I look back on junior year and see the same apartment, now a little worn. I see less 8:00-5:00 days and more free afternoons. I see the same walk to work and back, now a little less tedious. I see new friends invited over to the apartment. I hear loud parties downstairs when I retire early for the night. I see myself starting to look forward to the next step, the next chapter. I see how some people really are–and I see how there is little I can do to change it. I see the value of my close-knit family increase as I learn that not all families are so close-knit–we are tight scarves and some are unraveled rolls of yarn scattered all over the floor.

I look back on senior year and see a pandemic. I see a new me emerging from the uncertainty of quarantine. I see myself find a new facet of my writing style in a poetry class. I see myself falling away from old career plans and falling toward a new one–one that excited me and really didn’t scare me, even though it was teeming with unknowns and uncertainties. I saw myself loosen my grip on control with these plans even though some of the vision is black–black, for now, for I know it will be revealed in time. I see myself working everyday on a project I didn’t know why I started in the beginning but was glad when, months later, I sat looking at a finished project, tired and proud. I see an exhausted, indifferent individual starting to feel the effects of burn-out. I see transition approaching.

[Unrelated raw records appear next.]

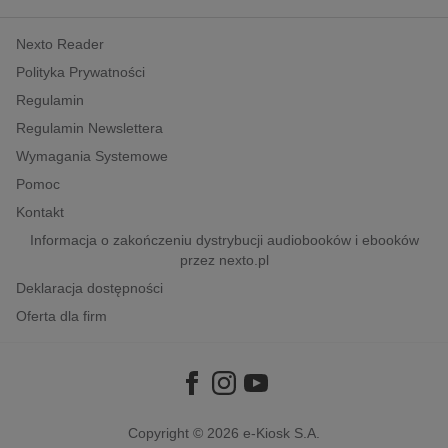
kobiece, lifestyle, kultura
Nexto Reader
polityka, społeczno-informacyjne
Polityka Prywatności
psychologiczne
Regulamin
inne
Regulamin Newslettera
popularno-naukowe
Wymagania Systemowe
historia
Pomoc
zdrowie
Kontakt
religie
Informacja o zakończeniu dystrybucji audiobooków i ebooków
przez nexto.pl
Deklaracja dostępności
Oferta dla firm
Copyright © 2026
e-Kiosk S.A.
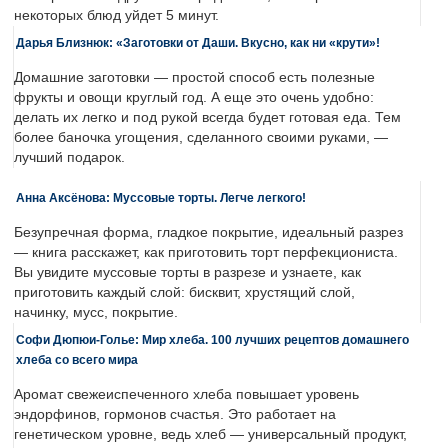
некоторых блюд уйдет 5 минут.
Дарья Близнюк: «Заготовки от Даши. Вкусно, как ни «крути»!
Домашние заготовки — простой способ есть полезные
фрукты и овощи круглый год. А еще это очень удобно:
делать их легко и под рукой всегда будет готовая еда. Тем
более баночка угощения, сделанного своими руками, —
лучший подарок.
Анна Аксёнова: Муссовые торты. Легче легкого!
Безупречная форма, гладкое покрытие, идеальный разрез
— книга расскажет, как приготовить торт перфекциониста.
Вы увидите муссовые торты в разрезе и узнаете, как
приготовить каждый слой: бисквит, хрустящий слой,
начинку, мусс, покрытие.
Софи Дюпюи-Голье: Мир хлеба. 100 лучших рецептов домашнего
хлеба со всего мира
Аромат свежеиспеченного хлеба повышает уровень
эндорфинов, гормонов счастья. Это работает на
генетическом уровне, ведь хлеб — универсальный продукт,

And that’s something I never had to necessarily worry about when I ended my high school chapter: transition.

I knew what was coming next. Planned every step for it. Took care of every detail. Had my hands so heavily involved in the process of transition.

But this next chapter of mine . . . I only have the outline.

I don’t have the details. I don’t have the full vision. I don’t have control.

But I know the One who does.

So, for now, here I am–in this transition.

It’s a weird time. It feels like I’m just floating in air between point A and point B.

But it’s also nice.

Even though I still have obligations to attend to, I can take time to relax. Reflect. Think. Sleep. I feel a lightweight freedom, a freedom that doesn’t leave me tied down.

During my last week on campus, just as the leaves were really starting to turn red, orange, yellow, and brown before elegantly dropping to the ground, I was reflecting on this. And I realized that this time of year perfectly aligned with the idea of transition.

The leaves are dying, ending another chapter. And soon, there will only be bare branches. Bare enough in that moment to wonder if they will stay bare forever, if that next step will ever come. Will transition ever end?

But in the spring, the leaves will grow again and become an abundant green spread–a new chapter.

Transition is often scary, unwanted, dreaded. But I think there’s beauty in transition.

There’s beauty in looking back on this finished chapter and seeing all the good and bad moments–appreciating them for what they are–while you’re waiting on the new chapter to arrive.

There’s beauty in the dying leaves of the ending. Just as there’s beauty in the sprouting leaves of beginnings.

May we all have the eyes to see their beauty.